For L.A. County District Attorney Jackie Lacey ’82, how the criminal justice system currently handles people with mental illnesses results in a moral question: Are we punishing people who are sick?

“People with mental illness who end up in the criminal justice system are stigmatized and blamed for their condition,” Lacey told an audience of mental health professionals, advocates, scholars, consumers and law enforcement officers gathered at USC Gould School of Law. “We must do better,” she said. “I feel that this is the issue I’m supposed to be working on.”

The two-day event, “Beating Mental Illness: A Dialogue on Race, Gender, Disability Stereotypes in Use of Force Cases,” was sponsored by PRISM, the Initiative for the Study of Race, Gender, Sexuality and the Law with the USC Gould Saks Institute for Mental Health Law, Policy, and Ethics. Lacey was the keynote speaker and the inter-disciplinary dialogue was organized by Gould Professors Camille Gear Rich and Elyn Saks. Rich is the director of PRISM, while Saks is the director of the Saks Institute.
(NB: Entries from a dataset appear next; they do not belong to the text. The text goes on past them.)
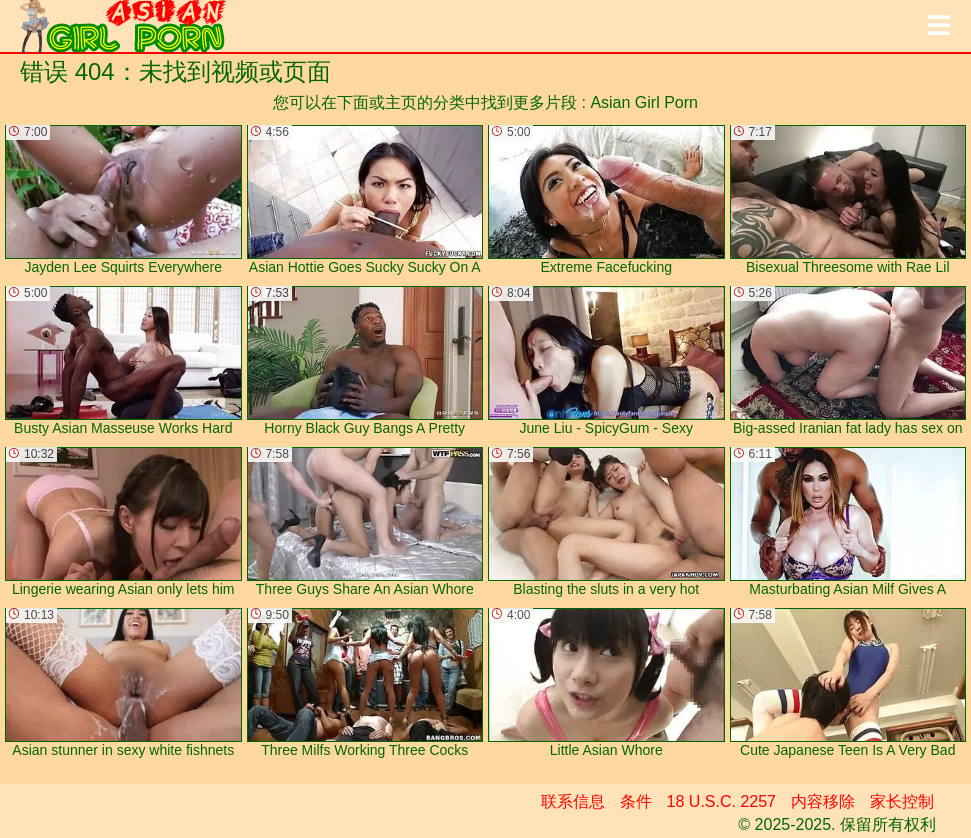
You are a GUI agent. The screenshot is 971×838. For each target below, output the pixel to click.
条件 (636, 801)
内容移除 (823, 801)
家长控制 (902, 801)
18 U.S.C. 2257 (721, 801)
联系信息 (573, 801)
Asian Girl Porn (644, 102)
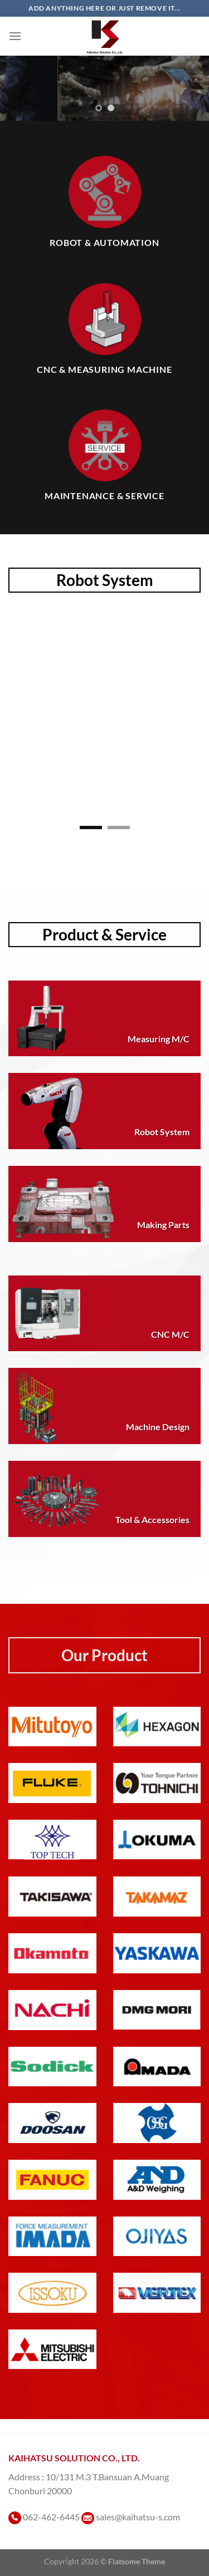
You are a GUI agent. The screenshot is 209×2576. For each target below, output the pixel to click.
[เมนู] (15, 36)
In her address, Lacey highlighted the benefits of safely diverting offenders with mental illness from county jail. “When the conduct of someone with a mental illness turns a situation serious, there are currently two options: Send them either to the emergency room or to jail,” she said. “If jailed, they’ll serve twice the time and then they are dumped onto the street, where 70 percent are re-arrested. In contrast, people who receive care are less prone to recidivism.”

 L.A. County District Attorney Jackie Lacey ’82 highlighted benefits to safely diverting offenders with mental illness from county jail.
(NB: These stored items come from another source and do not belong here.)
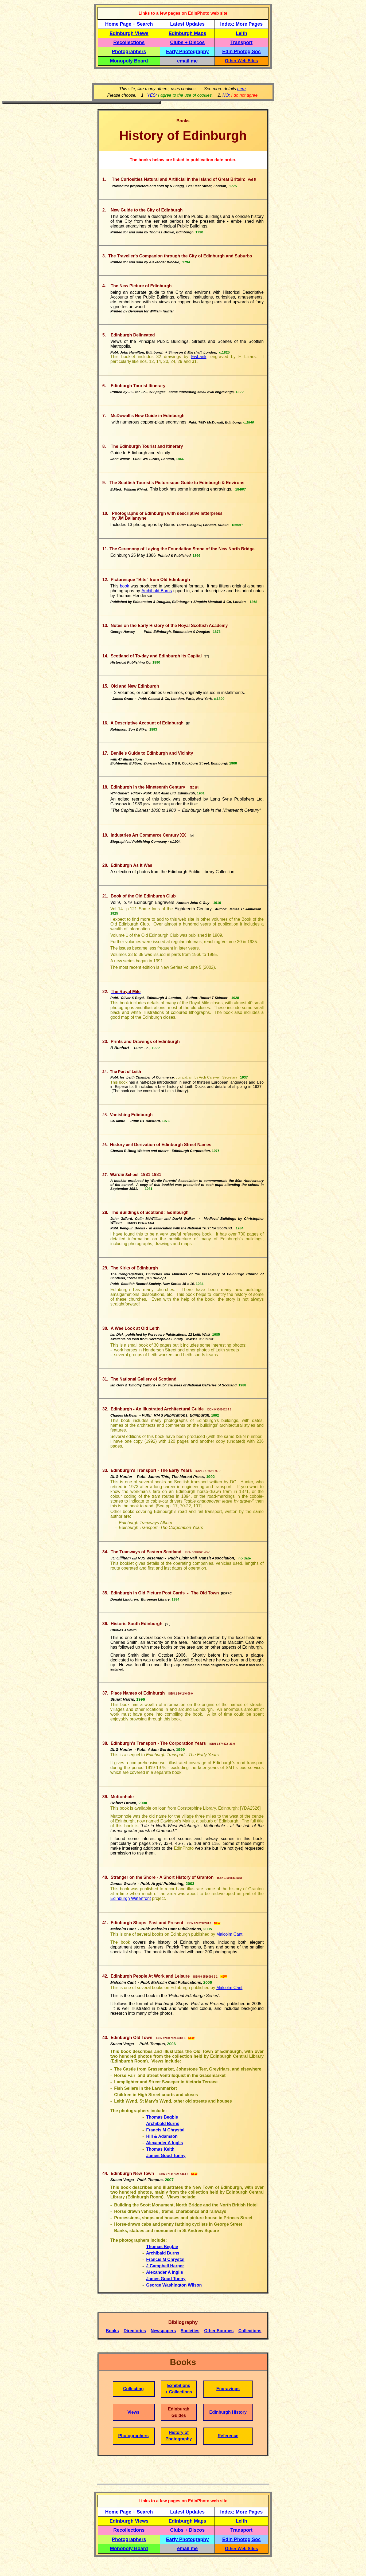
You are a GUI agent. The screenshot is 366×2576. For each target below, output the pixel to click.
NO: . (240, 95)
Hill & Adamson (162, 2136)
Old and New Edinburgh (135, 686)
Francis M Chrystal (165, 2130)
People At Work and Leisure (161, 1976)
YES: (179, 95)
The (114, 549)
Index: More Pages (241, 24)
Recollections (129, 42)
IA (191, 835)
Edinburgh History (228, 2412)
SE (167, 1624)
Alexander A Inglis (164, 2142)
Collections (249, 2330)
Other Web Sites (241, 60)
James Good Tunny (165, 2155)
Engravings (228, 2388)
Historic (136, 1623)
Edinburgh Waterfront (130, 1898)
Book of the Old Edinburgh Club (143, 896)
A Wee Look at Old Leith (135, 1328)
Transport (241, 42)
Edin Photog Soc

To capitalize on a “once in a lifetime opportunity” to more effectively help people with mental illness who are involved in the criminal justice system, Lacey founded a task force, the Criminal Justice Mental Health Advisory Board in 2014. Lacey chairs the board, which is comprised of representatives from governmental agencies and nonprofit organizations throughout Los Angeles County.
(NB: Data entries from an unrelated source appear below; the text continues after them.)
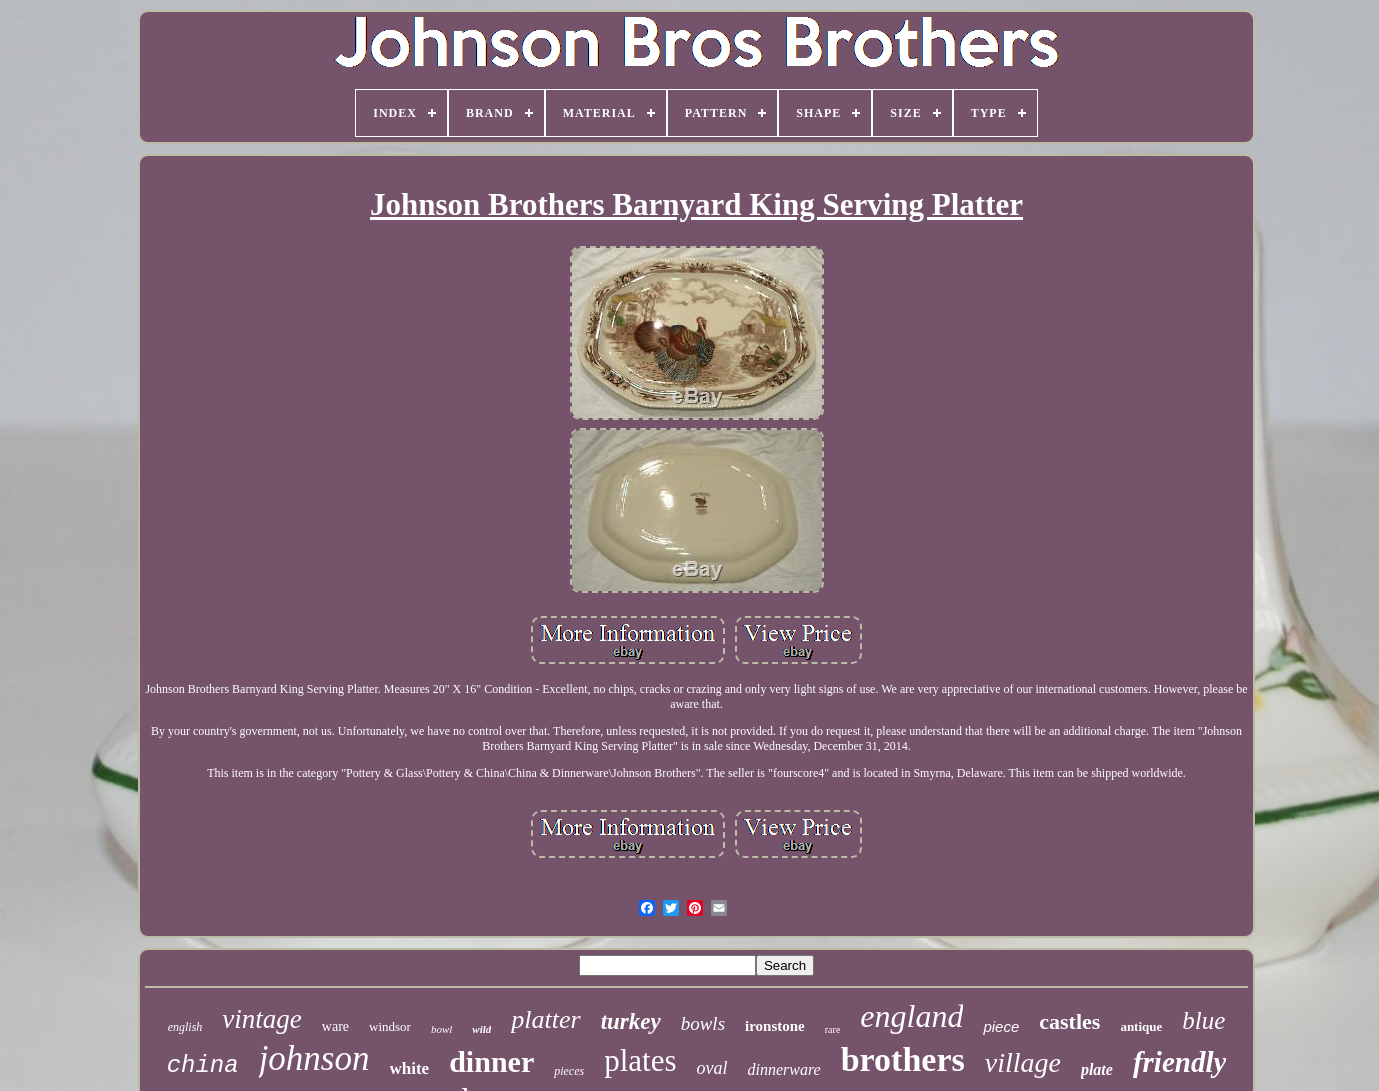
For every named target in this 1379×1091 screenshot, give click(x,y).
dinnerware (784, 1069)
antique (1141, 1026)
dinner (491, 1061)
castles (1069, 1021)
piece (1001, 1026)
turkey (631, 1021)
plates (640, 1060)
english (185, 1027)
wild (481, 1029)
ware (335, 1026)
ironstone (775, 1026)
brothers (903, 1059)
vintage (261, 1019)
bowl (441, 1029)
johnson (314, 1058)
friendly (1179, 1062)
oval (712, 1068)
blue (1203, 1020)
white (410, 1068)
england (911, 1016)
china (203, 1065)
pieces (569, 1071)
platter (545, 1019)
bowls (703, 1023)
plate (1097, 1069)
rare (833, 1029)
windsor (390, 1026)
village (1023, 1062)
Lacey detailed the accomplishments and goals of the task force:

  • Expand the number of mental health courts to increase coordination and collaboration between the criminal justice and mental health systems;
  • Train 500 police officers to have more compassionate and effective interaction with people with mental illness; and
  • Open five urgent care centers as a “pre-booking diversion program” where people with mental illness can be taken for specialized evaluation.

Professor David Meyer, Coordinator of Psychiatry and Criminal Law Training at the USC Institute of Psychiatry, Law, and Behavioral Science, who serves on the task force, told the audience that Lacey has “rapidly generated an immense change in this county. She is responsible for changing how people with mental illness are being treated in the criminal justice system,” Meyer said.

He also noted that as the leader of the nation’s largest local prosecutorial office, Lacey can wield national influence.

Lacey acknowledged that the task force is sparking a “minor revolution” in Los Angeles County, with a population that numbers 10.3 million people. Ultimately, Lacey said that how we treat people with mental illness comes down to the simple idea that, “We should treat people how we would want to be treated if we were in a crisis.”